Mel snapped back into realtime. Sydney had just asked her something. "Sorry, what? I was somewhere else."

"This enemy of our alien enemies. Any idea who they are? Did you stumble across anything when ransacking their files?"

"No, just that cuneiform stuff. It's all pretty much like the bit we printed."

Roger sat up straight. "There is more of it? How much?"

"Let me think." She dipped briefly into shadowspace and checked file sizes. "Probably about ten or eleven books worth."

"Good heavens. I already have my hands full with just the one volume. Well, go ahead and send them to that printing device. I'll commandeer the next two tables and begin going through it all."

"We could also apply some real data analysis to this," Sydney suggested. "Mel, can you give me a digital copy of the same files?"

"Sure. Any particular format?"

"Here, can you copy it to this?" Sydney pulled a USB thumb drive from a pocket and tossed it to her.

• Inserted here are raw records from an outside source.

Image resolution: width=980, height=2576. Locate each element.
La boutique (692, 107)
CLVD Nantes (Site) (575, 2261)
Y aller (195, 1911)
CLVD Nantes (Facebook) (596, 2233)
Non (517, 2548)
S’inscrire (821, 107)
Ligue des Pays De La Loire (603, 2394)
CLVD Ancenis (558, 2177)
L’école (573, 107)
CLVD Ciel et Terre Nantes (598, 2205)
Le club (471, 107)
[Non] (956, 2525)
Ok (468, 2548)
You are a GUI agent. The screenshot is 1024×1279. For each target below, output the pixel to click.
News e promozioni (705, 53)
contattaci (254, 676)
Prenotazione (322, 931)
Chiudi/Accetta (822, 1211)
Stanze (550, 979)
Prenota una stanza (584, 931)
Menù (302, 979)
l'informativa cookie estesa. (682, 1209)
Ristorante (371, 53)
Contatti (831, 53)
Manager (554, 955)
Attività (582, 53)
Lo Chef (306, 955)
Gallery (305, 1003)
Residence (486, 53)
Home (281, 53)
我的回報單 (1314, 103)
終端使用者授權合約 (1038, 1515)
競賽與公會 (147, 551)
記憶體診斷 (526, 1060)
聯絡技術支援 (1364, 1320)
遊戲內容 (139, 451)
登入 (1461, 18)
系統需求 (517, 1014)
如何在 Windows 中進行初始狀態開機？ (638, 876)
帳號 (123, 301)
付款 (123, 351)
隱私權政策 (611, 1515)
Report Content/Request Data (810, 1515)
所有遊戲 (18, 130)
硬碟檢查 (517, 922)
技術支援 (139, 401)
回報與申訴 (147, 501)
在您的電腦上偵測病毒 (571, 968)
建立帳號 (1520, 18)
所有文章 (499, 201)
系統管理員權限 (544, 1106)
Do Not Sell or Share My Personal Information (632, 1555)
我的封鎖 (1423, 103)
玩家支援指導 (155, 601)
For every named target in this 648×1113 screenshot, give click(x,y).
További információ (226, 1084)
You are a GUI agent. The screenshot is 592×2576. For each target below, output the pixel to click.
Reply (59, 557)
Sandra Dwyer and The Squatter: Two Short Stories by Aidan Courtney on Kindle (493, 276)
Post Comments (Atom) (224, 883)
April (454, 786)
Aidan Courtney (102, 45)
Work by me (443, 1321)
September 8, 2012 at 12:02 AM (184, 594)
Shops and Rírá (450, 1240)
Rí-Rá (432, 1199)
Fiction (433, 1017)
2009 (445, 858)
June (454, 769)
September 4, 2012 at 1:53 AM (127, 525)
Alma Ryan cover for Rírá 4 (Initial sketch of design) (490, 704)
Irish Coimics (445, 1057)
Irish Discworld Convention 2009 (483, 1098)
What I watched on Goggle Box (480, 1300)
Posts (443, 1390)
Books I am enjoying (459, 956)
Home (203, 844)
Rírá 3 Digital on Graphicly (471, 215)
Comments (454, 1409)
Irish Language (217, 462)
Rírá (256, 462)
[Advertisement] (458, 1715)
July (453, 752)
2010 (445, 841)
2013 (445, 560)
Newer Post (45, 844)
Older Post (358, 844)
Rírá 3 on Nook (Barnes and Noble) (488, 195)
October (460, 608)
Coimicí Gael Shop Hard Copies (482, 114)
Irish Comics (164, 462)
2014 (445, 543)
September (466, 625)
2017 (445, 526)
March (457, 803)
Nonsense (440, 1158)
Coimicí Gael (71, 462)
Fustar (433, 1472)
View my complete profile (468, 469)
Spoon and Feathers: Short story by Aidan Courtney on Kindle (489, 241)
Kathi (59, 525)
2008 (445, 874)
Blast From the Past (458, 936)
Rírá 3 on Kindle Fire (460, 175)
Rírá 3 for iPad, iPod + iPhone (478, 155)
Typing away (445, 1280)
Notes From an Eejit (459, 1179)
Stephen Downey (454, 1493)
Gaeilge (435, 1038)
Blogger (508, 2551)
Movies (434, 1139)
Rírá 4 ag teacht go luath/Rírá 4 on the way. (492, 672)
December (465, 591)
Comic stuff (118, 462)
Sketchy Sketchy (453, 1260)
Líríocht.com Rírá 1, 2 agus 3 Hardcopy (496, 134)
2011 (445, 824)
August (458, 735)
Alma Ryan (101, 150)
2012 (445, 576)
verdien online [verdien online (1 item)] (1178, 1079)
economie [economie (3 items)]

Mel slipped back into shadowspace. The world turned gray, and the flight of the USB drive slowed. It crept toward her like a balloon drifting in the breeze. She sent a mental command to her ship, bringing a full hexframe of processors on-line. The thumb drive slowed until it was nearly frozen in space.

Mel dissected the object code representing the drive, located where the data should be stored, then copied over the cuneiform images and all related files. When she was satisfied everything had transferred, she powered down the hexframe and slipped out of shadowspace.